Der große Wiener Friedens-Congres zur Wiederherstellung von Freiheit und Recht in Europa“, kolorierter Kupferstich von J. Zutz, 1814 aus: Marcus Junkelmann: Napoleon und Bayern, Regensburg 1985. 1. Kaiser Franz, (Österreich) 2. Kaiser Alexander (Russland), 3. König von Preußen, 4. Wellington für England, 5. König von Dänemark, 6. König von Bayern, 7. König von Württemberg, 8. Churfürst von Hessen, 9. Herzog von Braunschweig, 10. Talleyrand für Frankreich, 11. „Mediasierte“ Fürsten und Staatsminister (die ihre Souveränität verloren und in andere Staatsgebiete eingegliedert wurden), 12 die „Gerechtigkeit“ (die mit unverbundenen Augen die Verhandlungen verfolgt).

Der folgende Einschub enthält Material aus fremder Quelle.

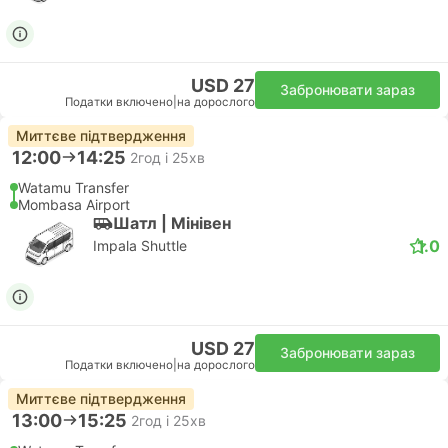
USD 27
Забронювати зараз
Податки включено
|
на дорослого
Миттєве підтвердження
12:00
14:25
2год і 25хв
Watamu Transfer
Mombasa Airport
Шатл | Мiнiвен
1.0
Impala Shuttle
USD 27
Забронювати зараз
Податки включено
|
на дорослого
Миттєве підтвердження
13:00
15:25
2год і 25хв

Das einmal zeitgeschichtliche “Memorablia”, wie die hier beschrieben Figurenautomaten aus dem Schwarzwald vom Beginn des 19. Jahrhunderts, aus dem ukrainisch-russischen Konflikt zurückbleiben werden, zeichnet sich bereits ab. Nicht nur, dass auf der E-Commerce-Website bzw. Online-Marktplatz „Etsy“ für den Kauf und Verkauf von handgemachten Produkten, Vintage und Künstlerbedarf bereits Schlüsselanhänger, gefertigt aus dem Metall erbeuteter russischer Waffen, mit ukrainischen Losungen angeboten werden.  Abschließend hier ein Bericht der „Australia - ABC News (Australian Broadcasting Corporation) vom 15.März 2023, der sinngemäß übersetzt meldet:
 
Der ukrainische Schmied Viktor Mikhalev aus der von Russland kontrollierten ostukrainischen Stadt Donezk schlägt auf seine Weise „Schwerter zu Pflugscharen“, verwandelt Schrot in Kunst. Mikhalevs Heimat der Donbass ist seit 2014 Schauplatz von Konflikten. Als gelernter Schweißer, lebt und arbeitet in einem Haus, dessen Zaun und Tür traditionell mit falschen Blumen und Weintrauben geschmückt werden. In seiner Werkstatt stapeln sich kaputte Maschinengewehre und Granaten von der Frontlinie, die ihm Freunde und Bekannte bringen. Der Geruch von Eisen und Farbe hängt in seiner Werkstatt, die an den Wänden mit Dutzenden religiöser Ikonen geschmückt ist. Er formt aus dem Militärschrott „Kriegsblumen“, als Andenken an den Krieg in der Ostukraine. „Echte Blumen werden nicht lange halten, und meine Rosen werden zu einem Erinnerungszeichen für ein langes Gedächtnis“, sagt der Schmied.